It's up to the towns, all 169 of them, to do that work. And in the rush to attract developers who aren't building homes -- houses mean kids and schools and buses and snowplows -- towns compete against each other, regardless of what's best for the region.
Balancing all the competing interests -- city, suburbs, exurbs, open space, economic development, agriculture -- is like a variety show juggler keeping plates spinning. Sooner or later, something is bound to fall off.
"You try lots of things,'' Christine Todd Whitman said by telephone this week. "A lot are unsuccessful.''
Whitman was the governor of New Jersey from 1993 to 2000, before taking on the job of administrator of the Environmental Protection Agency, the closest thing the United States has to a Secretary of the Environment. After three years, she quit.
In her seven years as governor, Whitman fought the battle against sprawl in a state very similar to Connecticut : a small, densely-populated Northeastern place with rundown cities, well-to-do suburbs, lots of highways, and open space that's disappearing fast.
So Whitman applauded the decision Gov. M. Jodi Rell made last week to create the Office of Responsible Growth for Connecticut . Governors can't necessarily stop developers or tell towns what to do. Nor should they necessarily want to. But they can shape the debate.
"It's tricky,'' she said. "But the state can lead the way."
Whitman said she was lucky to inherit a progressive framework in New Jersey : Each of the state's counties had completed a plan of development. Her administration used them to steer state funding; projects that followed the development plans went to the top of the state grants list. Towns and counties learned quickly which projects to promote.
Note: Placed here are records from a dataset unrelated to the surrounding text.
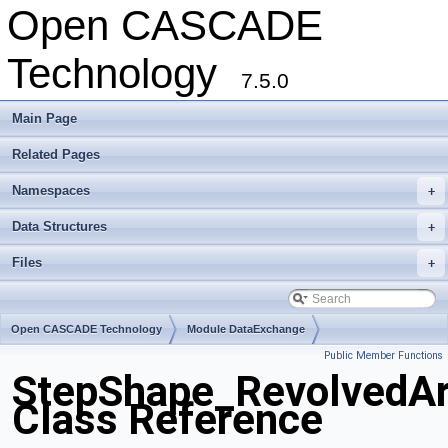
Open CASCADE
Technology
7.5.0
Main Page
Related Pages
Namespaces
+
Data Structures
+
Files
+
Open CASCADE Technology
Module DataExchange
Public Member Functions
Toolkit TKSTEPBase
Package StepShape
StepShape_RevolvedAr
Class Reference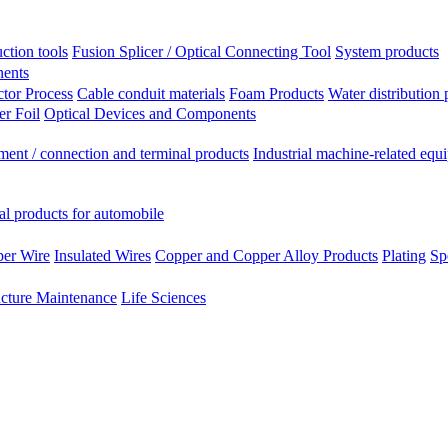
ction tools
Fusion Splicer / Optical Connecting Tool
System products
nents
tor Process
Cable conduit materials
Foam Products
Water distribution 
r Foil
Optical Devices and Components
ment / connection and terminal products
Industrial machine-related equ
al products for automobile
per Wire
Insulated Wires
Copper and Copper Alloy Products
Plating
Sp
ucture Maintenance
Life Sciences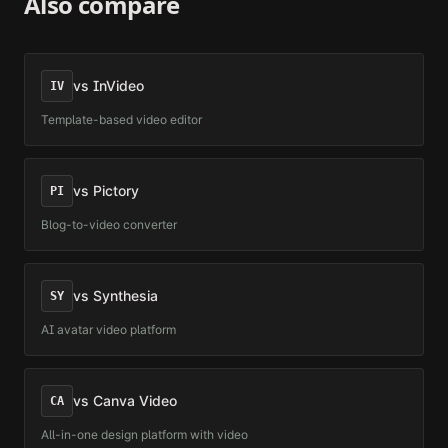
Also compare
vs
InVideo
IV
Template-based video editor
vs
Pictory
PI
Blog-to-video converter
vs
Synthesia
SY
AI avatar video platform
vs
Canva Video
CA
All-in-one design platform with video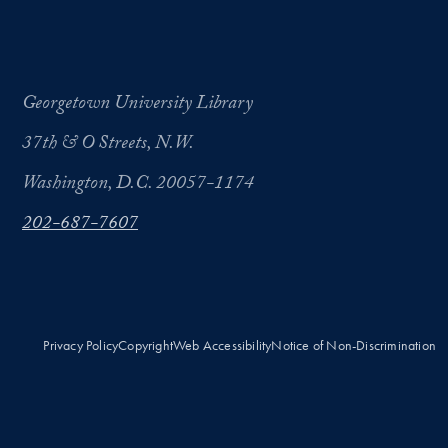
Georgetown University Library
37th & O Streets, N.W.
Washington, D.C. 20057-1174
202-687-7607
Privacy Policy
Copyright
Web Accessibility
Notice of Non-Discrimination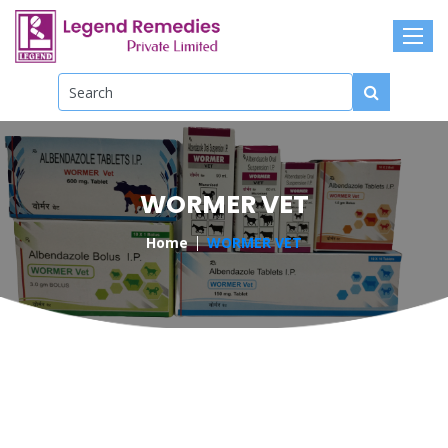
WORMER VET
Home
WORMER VET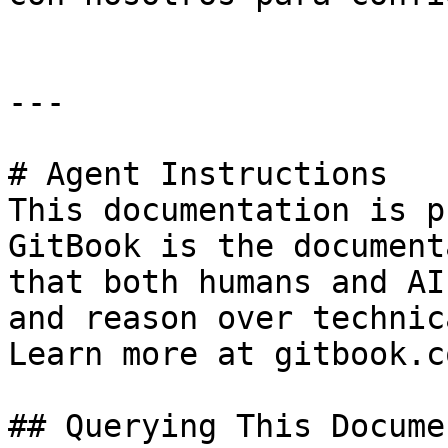
---

# Agent Instructions

This documentation is p
GitBook is the document
that both humans and AI
and reason over technic
Learn more at gitbook.co
## Querying This Docume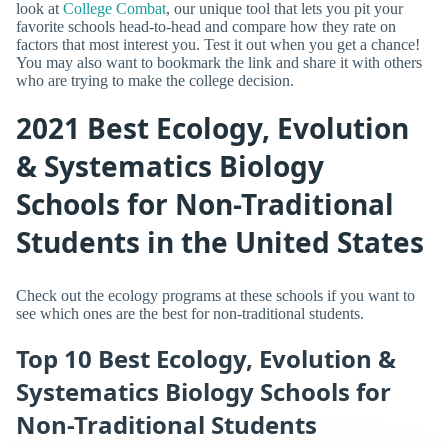
look at
College Combat
, our unique tool that lets you pit your
favorite schools head-to-head and compare how they rate on
factors that most interest you. Test it out when you get a chance!
You may also want to bookmark the link and share it with others
who are trying to make the college decision.
2021 Best Ecology, Evolution
& Systematics Biology
Schools for Non-Traditional
Students in the United States
Check out the ecology programs at these schools if you want to
see which ones are the best for non-traditional students.
Top 10 Best Ecology, Evolution &
Systematics Biology Schools for
Non-Traditional Students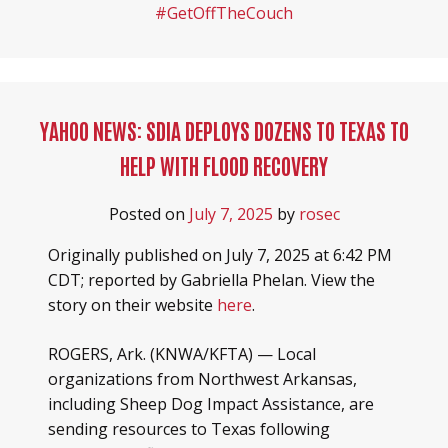
#GetOffTheCouch
YAHOO NEWS: SDIA DEPLOYS DOZENS TO TEXAS TO
HELP WITH FLOOD RECOVERY
Posted on
July 7, 2025
by
rosec
Originally published on July 7, 2025 at 6:42 PM
CDT; reported by Gabriella Phelan. View the
story on their website
here
.
ROGERS, Ark. (KNWA/KFTA) — Local
organizations from Northwest Arkansas,
including Sheep Dog Impact Assistance, are
sending resources to Texas following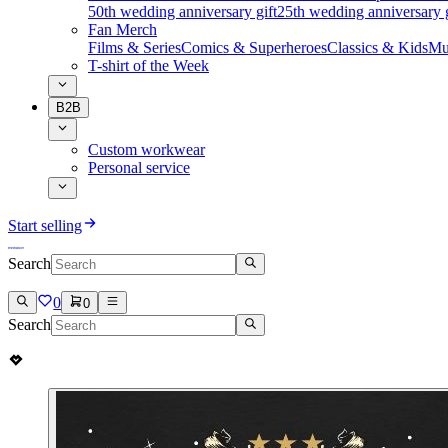
50th wedding anniversary gift
25th wedding anniversary g
Fan Merch
Films & Series
Comics & Superheroes
Classics & Kids
Mu
T-shirt of the Week
B2B
Custom workwear
Personal service
Start selling
Search
0
0
Search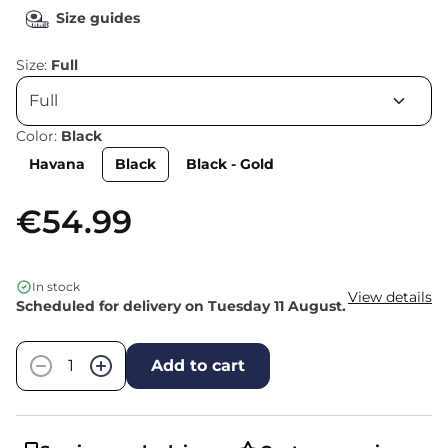
Size guides
Size:
Full
Color:
Black
Havana
Black
Black - Gold
€54.99
In stock
View details
Scheduled for delivery on Tuesday 11 August.
Quantity
−
+
Add to cart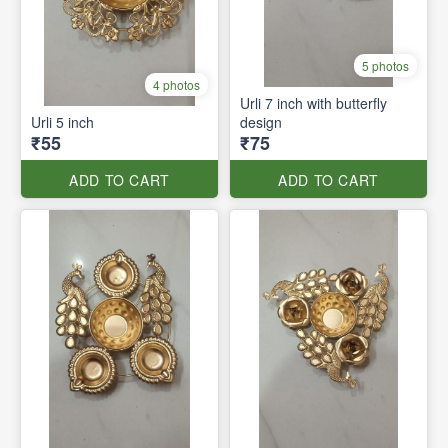
5 photos
4 photos
Urli 7 inch with butterfly
Urli 5 inch
design
₹55
₹75
ADD TO CART
ADD TO CART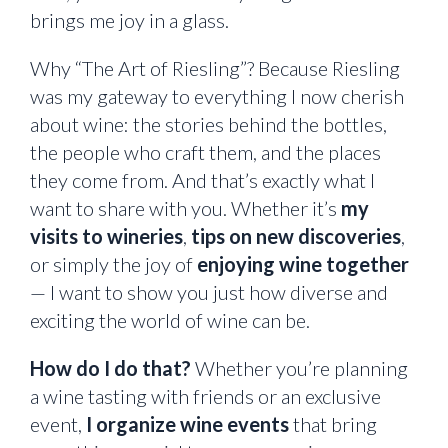
brings me joy in a glass.
Why “The Art of Riesling”? Because Riesling
was my gateway to everything I now cherish
about wine: the stories behind the bottles,
the people who craft them, and the places
they come from. And that’s exactly what I
want to share with you. Whether it’s
my
visits to wineries
,
tips on new discoveries
,
or simply the joy of
enjoying wine together
— I want to show you just how diverse and
exciting the world of wine can be.
How do I do that?
Whether you’re planning
a wine tasting with friends or an exclusive
event,
I organize wine events
that bring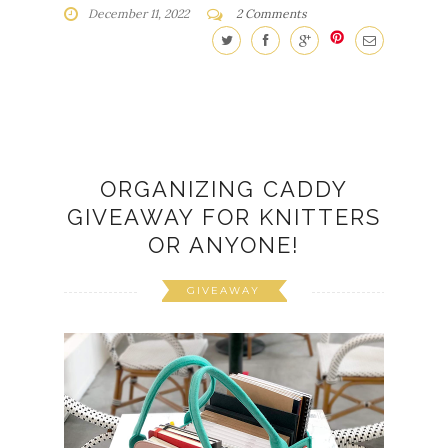
December 11, 2022
2 Comments
ORGANIZING CADDY
GIVEAWAY FOR KNITTERS
OR ANYONE!
GIVEAWAY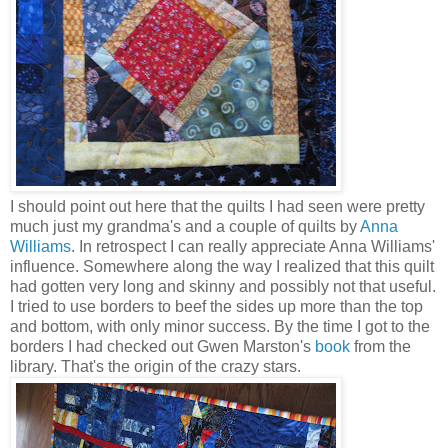
I should point out here that the quilts I had seen were pretty
much just my grandma's and a couple of quilts by
Anna
Williams
. In retrospect I can really appreciate Anna Williams'
influence. Somewhere along the way I realized that this quilt
had gotten very long and skinny and possibly not that useful.
I tried to use borders to beef the sides up more than the top
and bottom, with only minor success. By the time I got to the
borders I had checked out Gwen Marston's
book
from the
library. That's the origin of the crazy stars.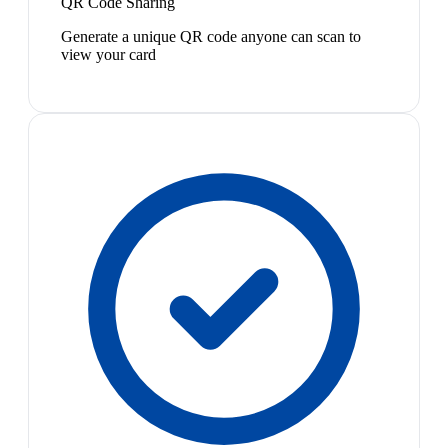
QR Code Sharing
Generate a unique QR code anyone can scan to
view your card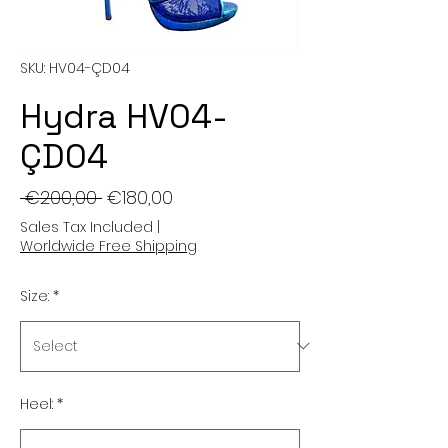
SKU: HV04-ÇD04
Hydra HV04-
ÇD04
Regular
Sale
 €200,00 
€180,00
Price
Price
Sales Tax Included
|
Worldwide Free Shipping
Size:
*
Heel:
*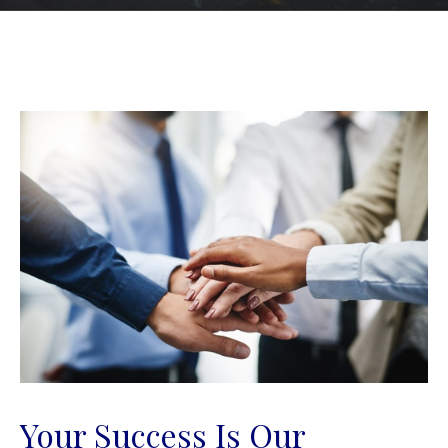
Your Success Is Our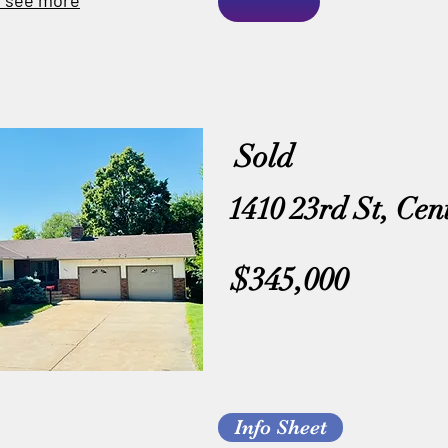
o see more
Sold
1410 23rd St, Cen
$345,000
Info Sheet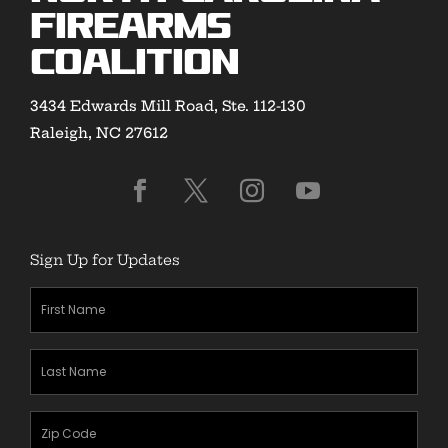
Firearms
Coalition
3434 Edwards Mill Road, Ste. 112-130
Raleigh, NC 27612
Sign Up for Updates
First
Name
(Required)
Last
Name
(Required)
Zipcode
(Required)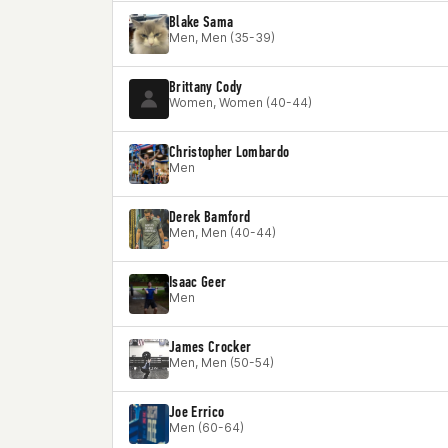
Blake Sama
Men, Men (35-39)
Brittany Cody
Women, Women (40-44)
Christopher Lombardo
Men
Derek Bamford
Men, Men (40-44)
Isaac Geer
Men
James Crocker
Men, Men (50-54)
Joe Errico
Men (60-64)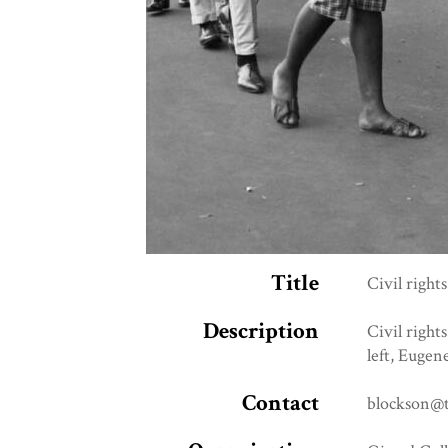
Title
Civil right
Description
Civil right
left, Eugen
Contact
blockson@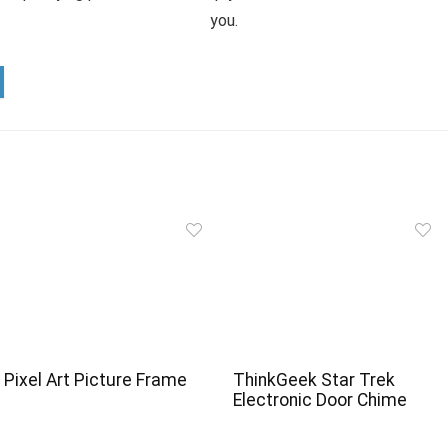
you.
Pixel Art Picture Frame
ThinkGeek Star Trek
Electronic Door Chime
She learned some state regulations, such as those that kept builders from adding apartments over new commercial space, actually stymied the urban growth she was trying to promote. So did too-restrictive enforcement of state building codes, for example, requiring city brownstones being renovated to meet all handicapped codes.
And, with full public support, she committed the state to preserving 40 percent of New Jersey as open space -- either farmland, forest or parks. That meant preserving a million acres of land. In her time in office, she preserved about a third of that. Then the program stalled.
"Now it will cost more. The price of land has gone up," she said.
But Whitman said the concept of smart growth requires everyone -- from the governor to the town zoning enforcement officer -- to try to arrive at results that really are smart.
Rell's new Office of Responsible Growth has to understand the impetus for change must come from the bottom up, not the top down.
"The towns have to be involved,'' Whitman said. "Otherwise you risk losing local character that's so important."